Conditions: 50 degrees, wet with dark, heavy clouds hanging low over the field. The Northwest jets on approach to MSP probably had a hard time breaking through. All this after two days of rain.

Mudville - Yes. Joy? Call me Casey.

The eight and nine-year old kids start tonight. My other son is in that league. The good news is that we won't start until 7:00 PM which give me time to eat dinner. The bad news is that the weather gets and extra 90 minutes to get colder and wetter and the clouds have time to curdle. I defy anyone at the field to figure out when the sun actually sets.


Friday, May 02, 2003


Right arm: gone. Balls: huge.

(Aspen Times) Aspen resident Aron Ralston amputated his right arm below the elbow with a pocketknife yesterday in order to free himself from an 800-pound boulder that had him pinned down since last Saturday in a remote slot canyon of Canyonlands National Park, Utah.

Ralston, 27, an accomplished mountaineer, fashioned a tourniquet on the arm and then rigged a 60-foot rappel down a cliff face to begin the hike back to civilization.


Tim Blair today:

IN MADISON, Wisconsin, a Daniel Pipes lecture attracts the usual anti-freedom screech bunnies. How he puts up with this, I have no idea.
Madison is my alma mater. Click on the "Pipes" link for to see a few photos of Memorial Union (a place where I worked for a bit during college).

Thursday, May 01, 2003


Frank has all you need to know about SARS right here.


A little treasure from the editorial staff at my local newspaper, the Minneapolis Star Tribune.

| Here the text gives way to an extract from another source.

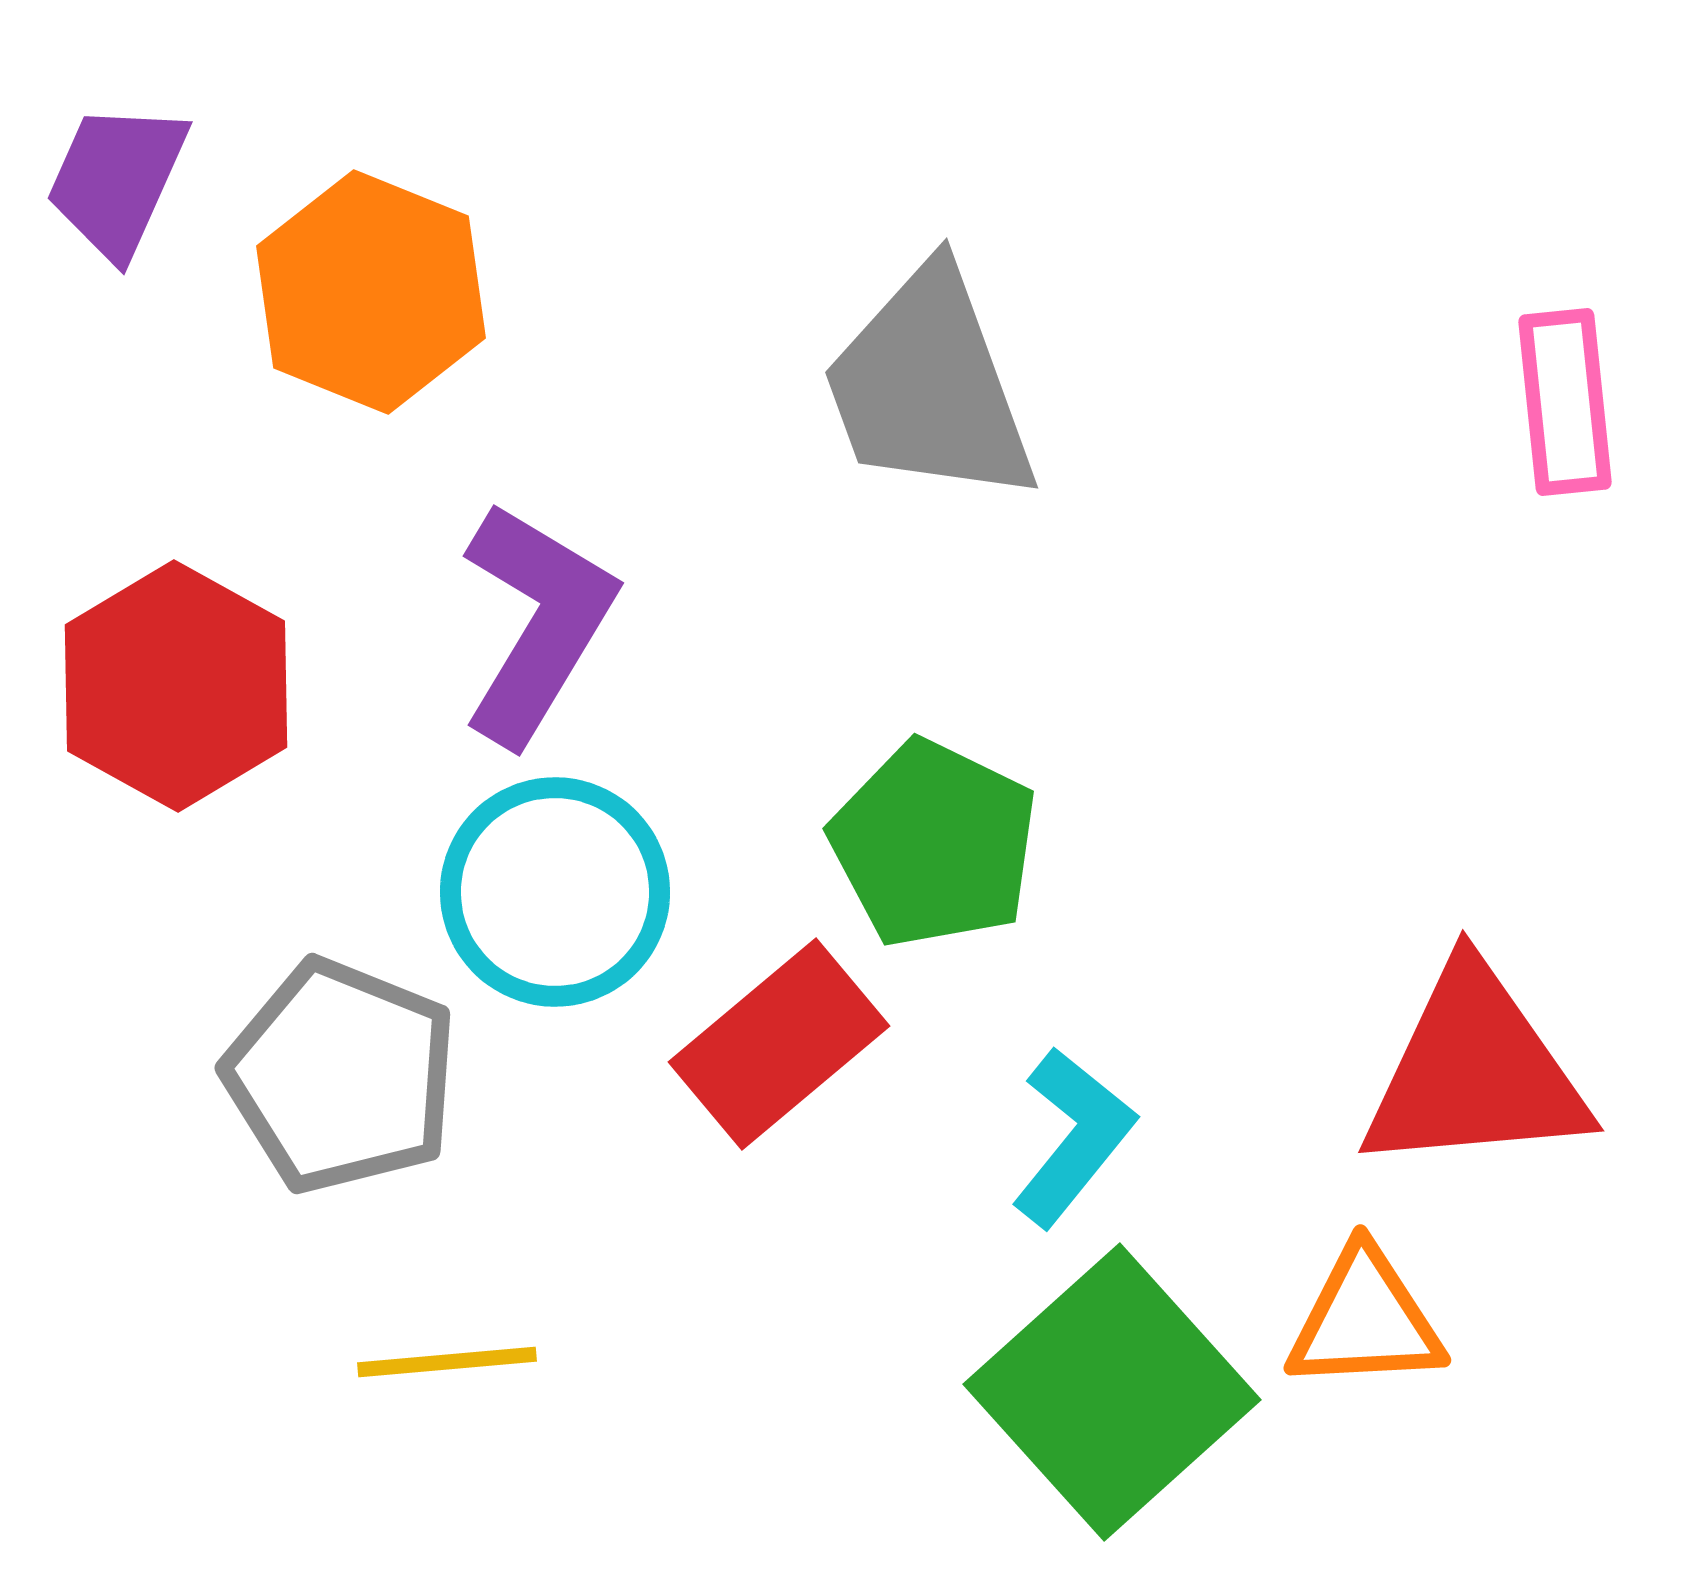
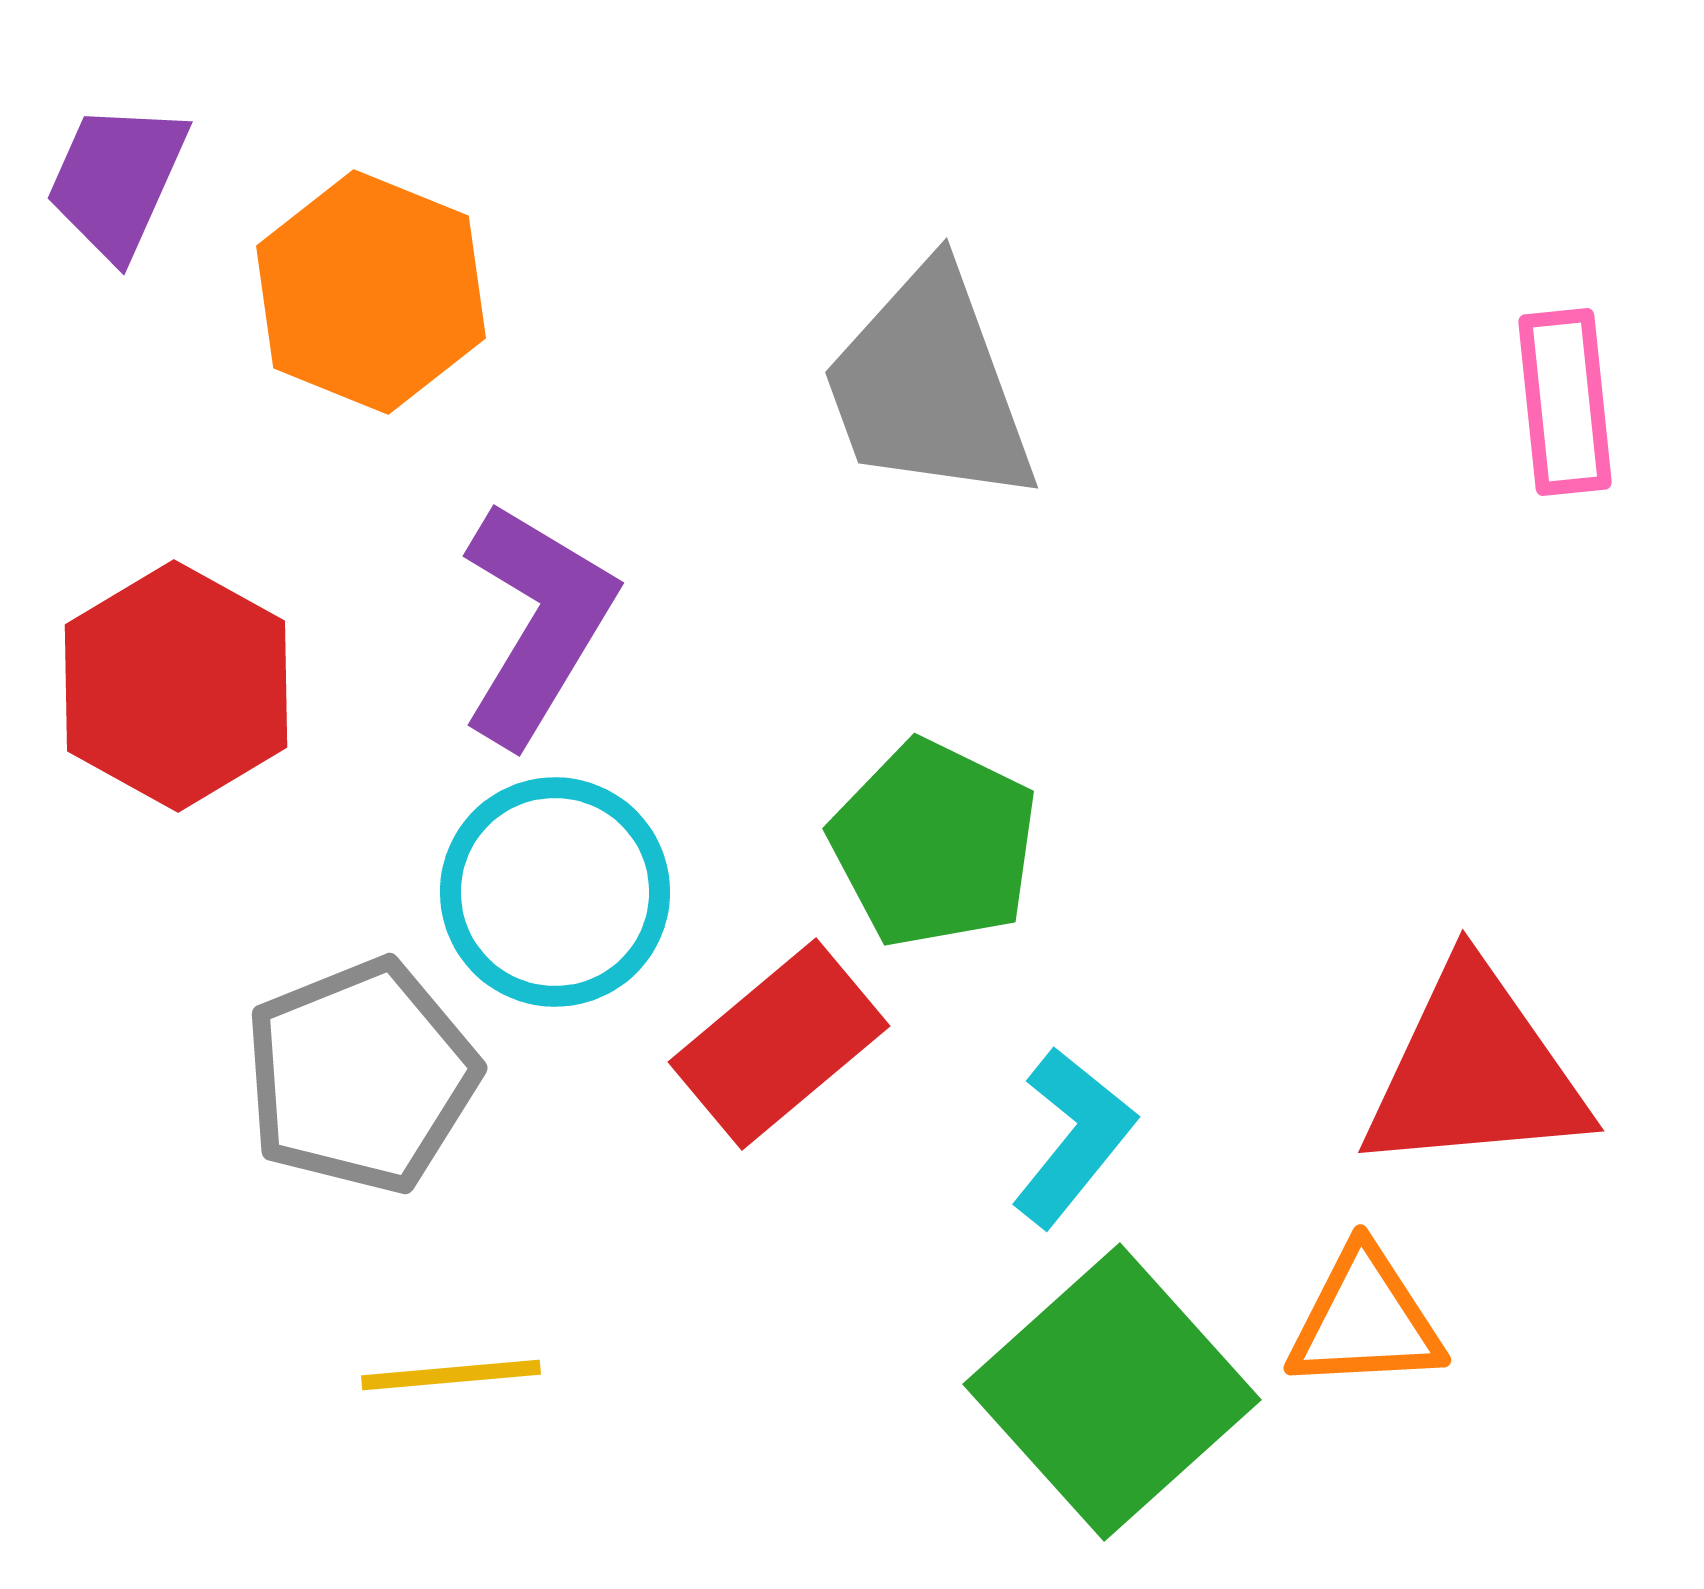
gray pentagon: moved 20 px right; rotated 28 degrees clockwise
yellow line: moved 4 px right, 13 px down
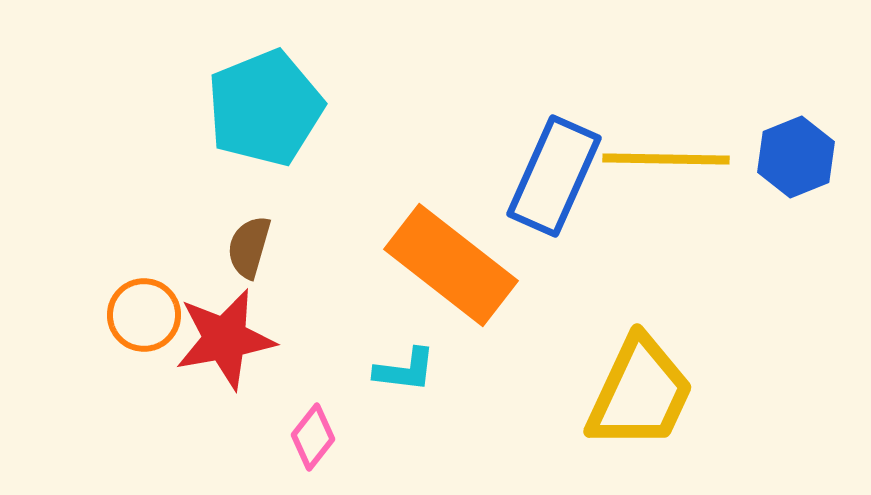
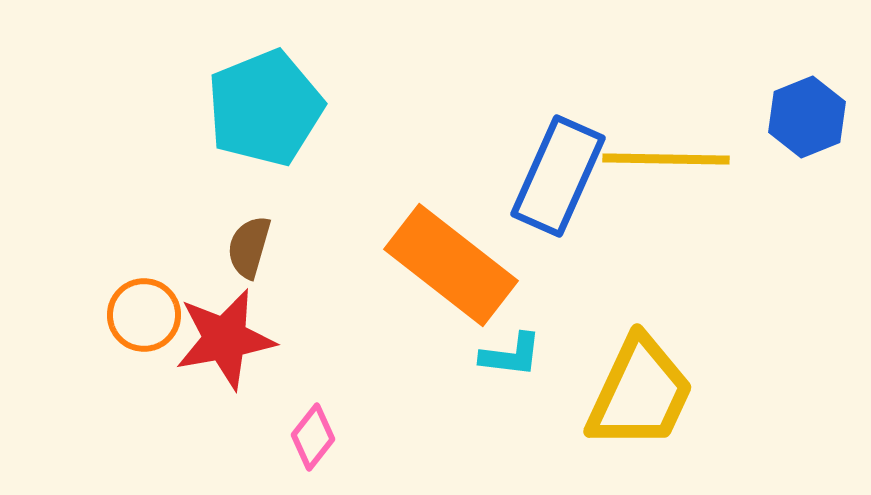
blue hexagon: moved 11 px right, 40 px up
blue rectangle: moved 4 px right
cyan L-shape: moved 106 px right, 15 px up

Finding it funny that anti-spam software would be solicited via, you guessed it, a spam e-mail. The editorial staff has this comment:

How outrageous: a cynical attempt to sell a cure that only makes the disease worse. You hardly ever see that, outside of concealed-carry laws.
Minnesota's recently passed concealed carry law hasn't even gone into effect yet but the Strib staff already knows the carnage that lies ahead when licensed gun owners are free to roam.

It will be interesting a year from now if the editorial staff can write "We told you so! We told you so!" next to a story showing that licensed gun owners have actually killed more people can committed more crimes than the current group of non-licensed gun carriers.


It's always funny when someone writes to the Minneapolis Star Tribune and complains that that liberal newspaper is too conservative, pro big business, etc. Why, here's one now.

I am very disappointed in the Star Tribune's Saturday editorial supporting a study of whether phosphorus should be removed from dishwashing detergent.

First, the best, most economical solution to pollution is prevention. If we accept that phosphorus, in concentrations too high to be handled by the natural systems, is a pollutant, then it only makes sense to remove it from products that do not need it. Prevention is what is being proposed in the bill removing phosphorus from dishwashing detergent. If phosphorus is not in the products we purchase it won't get in the environment in quantities large enough to be a pollutant.
Boom. Shoots herself in the foot in the second paragraph. Why, whoever needs a study when you can "accept" the "facts" you prefer.